◆ **Instructions to follow**: Copy each line from the entries that the word "Пользователя" appears in.

◆ **Materials provided**:
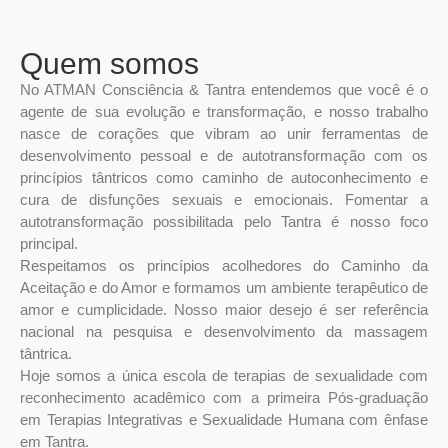
Quem somos
No ATMAN Consciência & Tantra entendemos que você é o
agente de sua evolução e transformação, e nosso trabalho
nasce de corações que vibram ao unir ferramentas de
desenvolvimento pessoal e de autotransformação com os
princípios tântricos como caminho de autoconhecimento e
cura de disfunções sexuais e emocionais. Fomentar a
autotransformação possibilitada pelo Tantra é nosso foco
principal.
Respeitamos os princípios acolhedores do Caminho da
Aceitação e do Amor e formamos um ambiente terapêutico de
amor e cumplicidade. Nosso maior desejo é ser referência
nacional na pesquisa e desenvolvimento da massagem
tântrica.
Hoje somos a única escola de terapias de sexualidade com
reconhecimento acadêmico com a primeira Pós-graduação
em Terapias Integrativas e Sexualidade Humana com ênfase
em Tantra.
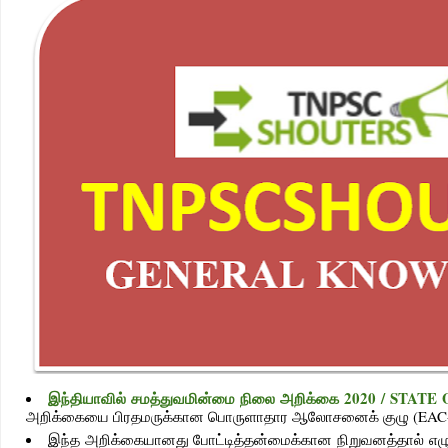
இந்தியாவில் சமத்துவமின்மை நிலை அறிக்கை 2020 / STA
அறிக்கையை பிரதமருக்கான பொருளாதார ஆலோசனைக் குழு (EAC-
இந்த அறிக்கையானது போட்டித்தன்மைக்கான நிறுவனத்தால் எழுதப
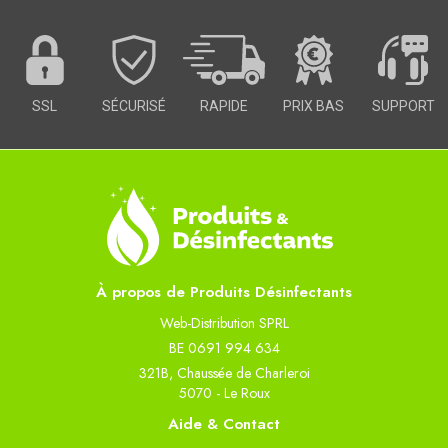
SSL
SÉCURISÉ
RAPIDE
PRIX BAS
SUPPORT
À propos de Produits Désinfectants
Web-Distribution SPRL
BE 0691 994 634
321B, Chaussée de Charleroi
5070 - Le Roux
Aide & Contact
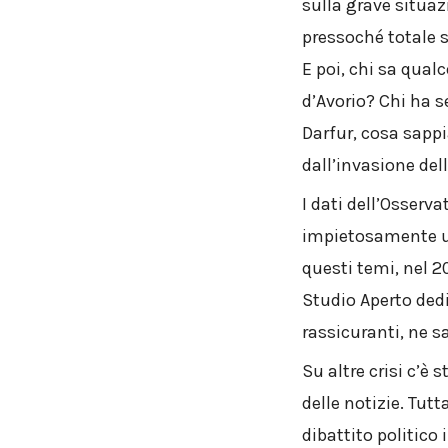
sulla grave situa
pressoché totale 
E poi, chi sa qual
d’Avorio? Chi ha se
Darfur, cosa sapp
dall’invasione dell
I dati dell’Osserva
impietosamente un
questi temi, nel 2
Studio Aperto dedi
rassicuranti, ne s
Su altre crisi c’è 
delle notizie. Tut
dibattito politico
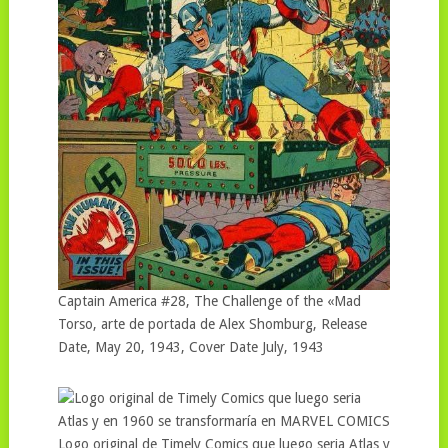
Captain America #28, The Challenge of the «Mad
Torso, arte de portada de Alex Shomburg, Release
Date, May 20, 1943, Cover Date July, 1943
Logo original de Timely Comics que luego seria Atlas y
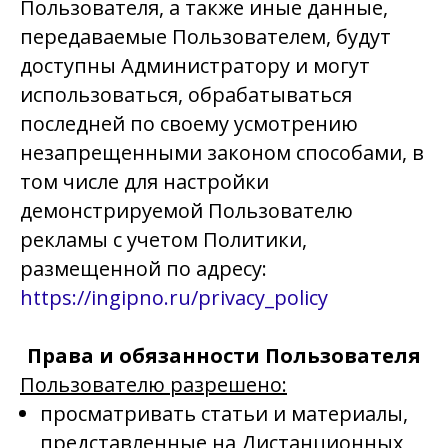
Пользователя, а также иные данные,
передаваемые Пользователем, будут
доступны Администратору и могут
использоваться, обрабатываться
последней по своему усмотрению
незапрещенными законом способами, в
том числе для настройки
демонстрируемой Пользователю
рекламы с учетом Политики,
размещенной по адресу:
https://ingipno.ru/privacy_policy
Права и обязанности Пользователя
Пользователю разрешено:
просматривать статьи и материалы,
представленные на Дистанционных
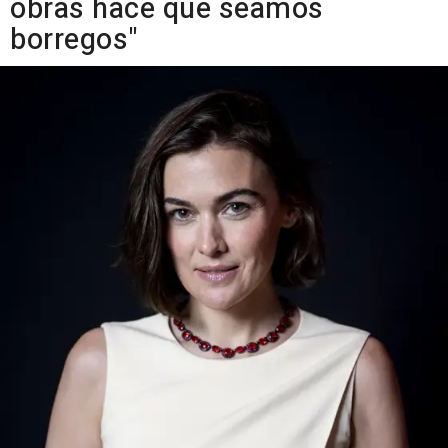
obras hace que seamos
borregos"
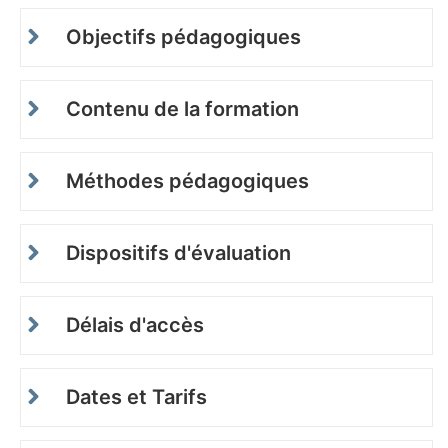
Objectifs pédagogiques
Contenu de la formation
Méthodes pédagogiques
Dispositifs d'évaluation
Délais d'accès
Dates et Tarifs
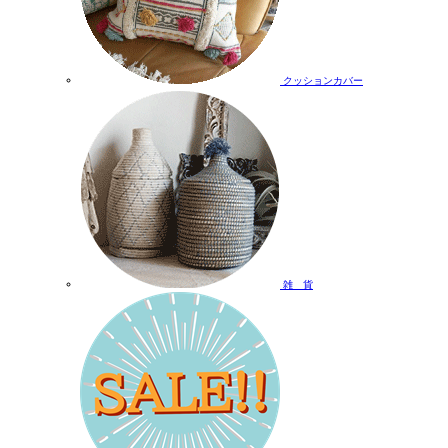
クッションカバー
雑 貨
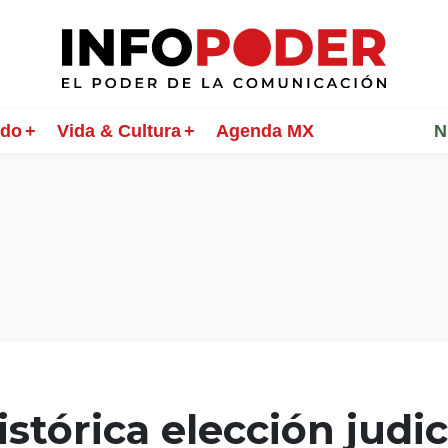
ndo
Vida & Cultura
Agenda MX
________
N
istórica elección judic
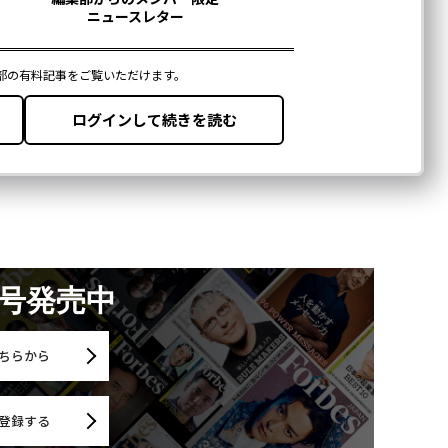
月号発売中
ちらから
登録する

◆ **Response to this task**:
Пользователя, а также иные данные,
Права и обязанности Пользователя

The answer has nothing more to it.